==== Data for this exercise
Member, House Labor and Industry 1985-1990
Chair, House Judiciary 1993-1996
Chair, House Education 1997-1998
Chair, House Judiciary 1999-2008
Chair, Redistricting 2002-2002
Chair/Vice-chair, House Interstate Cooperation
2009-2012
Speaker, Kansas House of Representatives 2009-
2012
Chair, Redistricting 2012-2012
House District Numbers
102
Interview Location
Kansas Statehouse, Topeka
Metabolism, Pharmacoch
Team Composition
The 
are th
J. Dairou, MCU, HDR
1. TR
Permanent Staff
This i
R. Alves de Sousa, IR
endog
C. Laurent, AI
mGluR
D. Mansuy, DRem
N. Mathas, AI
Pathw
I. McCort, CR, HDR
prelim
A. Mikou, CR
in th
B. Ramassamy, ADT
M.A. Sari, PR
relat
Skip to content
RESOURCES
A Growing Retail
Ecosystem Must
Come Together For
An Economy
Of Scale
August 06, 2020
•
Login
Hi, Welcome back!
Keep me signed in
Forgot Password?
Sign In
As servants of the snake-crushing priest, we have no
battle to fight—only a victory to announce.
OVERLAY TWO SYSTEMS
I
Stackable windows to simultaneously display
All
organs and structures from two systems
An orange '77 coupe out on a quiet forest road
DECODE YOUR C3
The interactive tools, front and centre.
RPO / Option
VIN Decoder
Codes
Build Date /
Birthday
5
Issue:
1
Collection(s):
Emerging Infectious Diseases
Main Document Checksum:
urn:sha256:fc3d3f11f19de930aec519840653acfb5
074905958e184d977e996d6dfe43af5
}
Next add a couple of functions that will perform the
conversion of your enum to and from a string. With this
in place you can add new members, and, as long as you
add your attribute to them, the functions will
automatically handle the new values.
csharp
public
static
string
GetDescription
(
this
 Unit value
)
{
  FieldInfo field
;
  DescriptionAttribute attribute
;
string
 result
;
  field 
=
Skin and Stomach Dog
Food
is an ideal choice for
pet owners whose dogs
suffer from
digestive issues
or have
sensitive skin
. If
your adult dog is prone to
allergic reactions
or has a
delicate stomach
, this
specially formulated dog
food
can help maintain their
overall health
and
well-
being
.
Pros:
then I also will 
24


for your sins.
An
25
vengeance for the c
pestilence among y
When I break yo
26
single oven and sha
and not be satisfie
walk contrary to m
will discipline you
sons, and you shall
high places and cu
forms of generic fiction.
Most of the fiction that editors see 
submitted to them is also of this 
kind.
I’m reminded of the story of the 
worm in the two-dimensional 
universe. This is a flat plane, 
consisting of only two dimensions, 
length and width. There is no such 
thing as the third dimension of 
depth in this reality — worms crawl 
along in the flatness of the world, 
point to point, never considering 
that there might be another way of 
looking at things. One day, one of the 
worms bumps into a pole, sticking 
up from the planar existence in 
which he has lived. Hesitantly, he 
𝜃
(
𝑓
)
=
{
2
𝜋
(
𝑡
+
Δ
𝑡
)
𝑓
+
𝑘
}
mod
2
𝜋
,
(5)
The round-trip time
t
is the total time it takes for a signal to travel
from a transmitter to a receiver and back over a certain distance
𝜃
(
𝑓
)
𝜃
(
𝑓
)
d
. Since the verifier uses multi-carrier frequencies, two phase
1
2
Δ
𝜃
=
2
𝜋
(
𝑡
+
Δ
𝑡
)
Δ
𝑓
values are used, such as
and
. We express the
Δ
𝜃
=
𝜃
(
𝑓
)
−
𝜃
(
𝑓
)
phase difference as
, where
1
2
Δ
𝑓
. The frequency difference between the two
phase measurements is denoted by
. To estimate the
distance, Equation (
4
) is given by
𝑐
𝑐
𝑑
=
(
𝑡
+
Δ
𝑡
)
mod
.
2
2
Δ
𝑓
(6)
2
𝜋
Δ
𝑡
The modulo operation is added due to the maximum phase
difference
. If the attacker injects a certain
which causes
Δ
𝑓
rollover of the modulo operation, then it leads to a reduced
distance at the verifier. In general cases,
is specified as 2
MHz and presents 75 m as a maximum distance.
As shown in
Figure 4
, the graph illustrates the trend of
========
Copy every entry exactly as it is given.

Member, House Labor and Industry 1985-1990
Chair, House Judiciary 1993-1996
Chair, House Education 1997-1998
Chair, House Judiciary 1999-2008
Chair, Redistricting 2002-2002
Chair/Vice-chair, House Interstate Cooperation
2009-2012
Speaker, Kansas House of Representatives 2009-
2012
Chair, Redistricting 2012-2012
House District Numbers
102
Interview Location
Kansas Statehouse, Topeka
Metabolism, Pharmacoch
Team Composition
The 
are th
J. Dairou, MCU, HDR
1. TR
Permanent Staff
This i
R. Alves de Sousa, IR
endog
C. Laurent, AI
mGluR
D. Mansuy, DRem
N. Mathas, AI
Pathw
I. McCort, CR, HDR
prelim
A. Mikou, CR
in th
B. Ramassamy, ADT
M.A. Sari, PR
relat
Skip to content
RESOURCES
A Growing Retail
Ecosystem Must
Come Together For
An Economy
Of Scale
August 06, 2020
•
Login
Hi, Welcome back!
Keep me signed in
Forgot Password?
Sign In
As servants of the snake-crushing priest, we have no
battle to fight—only a victory to announce.
OVERLAY TWO SYSTEMS
I
Stackable windows to simultaneously display
All
organs and structures from two systems
An orange '77 coupe out on a quiet forest road
DECODE YOUR C3
The interactive tools, front and centre.
RPO / Option
VIN Decoder
Codes
Build Date /
Birthday
5
Issue:
1
Collection(s):
Emerging Infectious Diseases
Main Document Checksum:
urn:sha256:fc3d3f11f19de930aec519840653acfb5
074905958e184d977e996d6dfe43af5
}
Next add a couple of functions that will perform the
conversion of your enum to and from a string. With this
in place you can add new members, and, as long as you
add your attribute to them, the functions will
automatically handle the new values.
csharp
public
static
string
GetDescription
(
this
 Unit value
)
{
  FieldInfo field
;
  DescriptionAttribute attribute
;
string
 result
;
  field 
=
Skin and Stomach Dog
Food
is an ideal choice for
pet owners whose dogs
suffer from
digestive issues
or have
sensitive skin
. If
your adult dog is prone to
allergic reactions
or has a
delicate stomach
, this
specially formulated dog
food
can help maintain their
overall health
and
well-
being
.
Pros:
then I also will 
24


for your sins.
An
25
vengeance for the c
pestilence among y
When I break yo
26
single oven and sha
and not be satisfie
walk contrary to m
will discipline you
sons, and you shall
high places and cu
forms of generic fiction.
Most of the fiction that editors see 
submitted to them is also of this 
kind.
I’m reminded of the story of the 
worm in the two-dimensional 
universe. This is a flat plane, 
consisting of only two dimensions, 
length and width. There is no such 
thing as the third dimension of 
depth in this reality — worms crawl 
along in the flatness of the world, 
point to point, never considering 
that there might be another way of 
looking at things. One day, one of the 
worms bumps into a pole, sticking 
up from the planar existence in 
which he has lived. Hesitantly, he 
𝜃
(
𝑓
)
=
{
2
𝜋
(
𝑡
+
Δ
𝑡
)
𝑓
+
𝑘
}
mod
2
𝜋
,
(5)
The round-trip time
t
is the total time it takes for a signal to travel
from a transmitter to a receiver and back over a certain distance
𝜃
(
𝑓
)
𝜃
(
𝑓
)
d
. Since the verifier uses multi-carrier frequencies, two phase
1
2
Δ
𝜃
=
2
𝜋
(
𝑡
+
Δ
𝑡
)
Δ
𝑓
values are used, such as
and
. We express the
Δ
𝜃
=
𝜃
(
𝑓
)
−
𝜃
(
𝑓
)
phase difference as
, where
1
2
Δ
𝑓
. The frequency difference between the two
phase measurements is denoted by
. To estimate the
distance, Equation (
4
) is given by
𝑐
𝑐
𝑑
=
(
𝑡
+
Δ
𝑡
)
mod
.
2
2
Δ
𝑓
(6)
2
𝜋
Δ
𝑡
The modulo operation is added due to the maximum phase
difference
. If the attacker injects a certain
which causes
Δ
𝑓
rollover of the modulo operation, then it leads to a reduced
distance at the verifier. In general cases,
is specified as 2
MHz and presents 75 m as a maximum distance.
As shown in
Figure 4
, the graph illustrates the trend of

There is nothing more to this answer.